§ **WORK TO COMPLETE**
The records below hold a stretch from the line with "ice facility …" through the line with "Lamartine P is"; return exactly those lines, ends included, and nothing more.

==== DATASET ====

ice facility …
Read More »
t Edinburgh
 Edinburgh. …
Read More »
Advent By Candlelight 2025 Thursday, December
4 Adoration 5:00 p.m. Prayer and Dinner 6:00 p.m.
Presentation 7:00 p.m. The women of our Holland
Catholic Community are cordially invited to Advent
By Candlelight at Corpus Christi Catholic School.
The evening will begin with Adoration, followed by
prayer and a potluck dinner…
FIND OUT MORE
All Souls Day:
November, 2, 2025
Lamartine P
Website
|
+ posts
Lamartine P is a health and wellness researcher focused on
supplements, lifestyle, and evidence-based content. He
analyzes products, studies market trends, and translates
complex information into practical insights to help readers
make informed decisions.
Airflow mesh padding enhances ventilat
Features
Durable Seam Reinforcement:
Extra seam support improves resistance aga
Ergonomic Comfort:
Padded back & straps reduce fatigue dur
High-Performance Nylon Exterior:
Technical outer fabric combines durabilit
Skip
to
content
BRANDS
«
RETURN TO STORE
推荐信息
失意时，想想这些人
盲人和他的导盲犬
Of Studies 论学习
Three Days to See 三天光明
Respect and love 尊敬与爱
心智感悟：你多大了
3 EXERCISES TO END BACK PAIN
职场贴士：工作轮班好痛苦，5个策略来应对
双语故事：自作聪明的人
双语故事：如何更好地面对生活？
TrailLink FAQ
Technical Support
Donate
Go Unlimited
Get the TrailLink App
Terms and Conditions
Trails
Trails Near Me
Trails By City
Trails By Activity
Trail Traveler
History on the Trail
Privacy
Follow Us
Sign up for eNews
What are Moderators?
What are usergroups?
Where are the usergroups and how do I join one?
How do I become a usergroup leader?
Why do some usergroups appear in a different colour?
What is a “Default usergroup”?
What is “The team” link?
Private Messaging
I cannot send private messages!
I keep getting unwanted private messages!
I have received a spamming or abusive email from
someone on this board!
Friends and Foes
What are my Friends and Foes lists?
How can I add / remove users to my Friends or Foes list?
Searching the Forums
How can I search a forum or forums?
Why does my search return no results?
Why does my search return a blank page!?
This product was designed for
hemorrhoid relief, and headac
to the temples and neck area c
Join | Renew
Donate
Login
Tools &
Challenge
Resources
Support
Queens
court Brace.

====
==== DATASET ====

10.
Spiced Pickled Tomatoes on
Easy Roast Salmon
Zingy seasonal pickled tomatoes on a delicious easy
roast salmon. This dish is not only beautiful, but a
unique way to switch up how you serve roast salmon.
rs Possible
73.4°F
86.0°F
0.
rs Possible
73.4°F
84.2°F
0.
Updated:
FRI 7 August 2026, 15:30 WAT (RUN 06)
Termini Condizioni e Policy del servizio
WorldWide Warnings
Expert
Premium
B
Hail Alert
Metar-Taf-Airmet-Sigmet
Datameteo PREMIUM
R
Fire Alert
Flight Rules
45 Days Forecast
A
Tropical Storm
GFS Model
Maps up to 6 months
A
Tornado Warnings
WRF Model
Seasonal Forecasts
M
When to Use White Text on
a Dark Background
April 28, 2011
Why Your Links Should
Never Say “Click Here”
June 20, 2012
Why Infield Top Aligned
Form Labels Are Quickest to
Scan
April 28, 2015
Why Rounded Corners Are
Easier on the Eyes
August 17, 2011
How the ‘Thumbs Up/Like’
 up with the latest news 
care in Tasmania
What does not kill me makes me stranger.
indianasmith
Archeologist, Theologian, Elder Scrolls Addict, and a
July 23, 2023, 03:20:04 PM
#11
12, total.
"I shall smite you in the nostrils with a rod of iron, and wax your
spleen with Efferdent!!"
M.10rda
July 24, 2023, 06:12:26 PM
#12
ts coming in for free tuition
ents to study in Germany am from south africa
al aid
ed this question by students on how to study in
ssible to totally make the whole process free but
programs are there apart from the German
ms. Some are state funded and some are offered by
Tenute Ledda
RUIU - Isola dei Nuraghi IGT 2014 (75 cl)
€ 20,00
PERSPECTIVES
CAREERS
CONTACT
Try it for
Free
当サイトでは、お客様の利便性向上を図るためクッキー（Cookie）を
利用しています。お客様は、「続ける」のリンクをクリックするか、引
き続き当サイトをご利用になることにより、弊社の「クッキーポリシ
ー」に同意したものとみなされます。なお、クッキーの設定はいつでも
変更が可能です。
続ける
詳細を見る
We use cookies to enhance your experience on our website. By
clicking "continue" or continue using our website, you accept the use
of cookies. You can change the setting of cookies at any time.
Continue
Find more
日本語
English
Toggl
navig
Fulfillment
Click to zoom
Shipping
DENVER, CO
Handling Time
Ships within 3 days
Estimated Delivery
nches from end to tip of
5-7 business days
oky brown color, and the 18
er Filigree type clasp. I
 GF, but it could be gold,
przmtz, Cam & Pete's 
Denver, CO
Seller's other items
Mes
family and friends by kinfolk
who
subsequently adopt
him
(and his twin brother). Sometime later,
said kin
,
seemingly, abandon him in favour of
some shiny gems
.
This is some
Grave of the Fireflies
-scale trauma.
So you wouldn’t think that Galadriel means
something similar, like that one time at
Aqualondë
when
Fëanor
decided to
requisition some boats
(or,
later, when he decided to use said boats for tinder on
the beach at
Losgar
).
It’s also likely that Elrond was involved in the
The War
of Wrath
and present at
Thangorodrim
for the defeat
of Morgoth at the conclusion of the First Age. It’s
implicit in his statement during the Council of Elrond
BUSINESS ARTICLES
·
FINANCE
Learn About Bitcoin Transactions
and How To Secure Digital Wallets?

====

§ **TASK OUTPUT**
ice facility …
Read More »
t Edinburgh
 Edinburgh. …
Read More »
Advent By Candlelight 2025 Thursday, December
4 Adoration 5:00 p.m. Prayer and Dinner 6:00 p.m.
Presentation 7:00 p.m. The women of our Holland
Catholic Community are cordially invited to Advent
By Candlelight at Corpus Christi Catholic School.
The evening will begin with Adoration, followed by
prayer and a potluck dinner…
FIND OUT MORE
All Souls Day:
November, 2, 2025
Lamartine P
Website
|
+ posts
Lamartine P is a health and wellness researcher focused on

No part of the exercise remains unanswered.